## What you are asked to do
Produce an exact copy of the lines from the line that contains "Kocaeli Büyükşehir Belediyesi’nin" to the end of the listing below.

┏━━

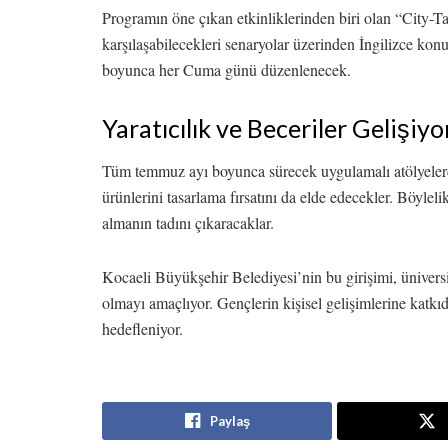
Programın öne çıkan etkinliklerinden biri olan “City-T
karşılaşabilecekleri senaryolar üzerinden İngilizce kon
boyunca her Cuma günü düzenlenecek.
Yaratıcılık ve Beceriler Gelişiyo
Tüm temmuz ayı boyunca sürecek uygulamalı atölyelerde
ürünlerini tasarlama fırsatını da elde edecekler. Böyleli
almanın tadını çıkaracaklar.
Kocaeli Büyükşehir Belediyesi’nin bu girişimi, üniversit
olmayı amaçlıyor. Gençlerin kişisel gelişimlerine kat
hedefleniyor.
Paylaş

┗━━

## Written solution
Kocaeli Büyükşehir Belediyesi’nin bu girişimi, üniversit
olmayı amaçlıyor. Gençlerin kişisel gelişimlerine kat
hedefleniyor.
Paylaş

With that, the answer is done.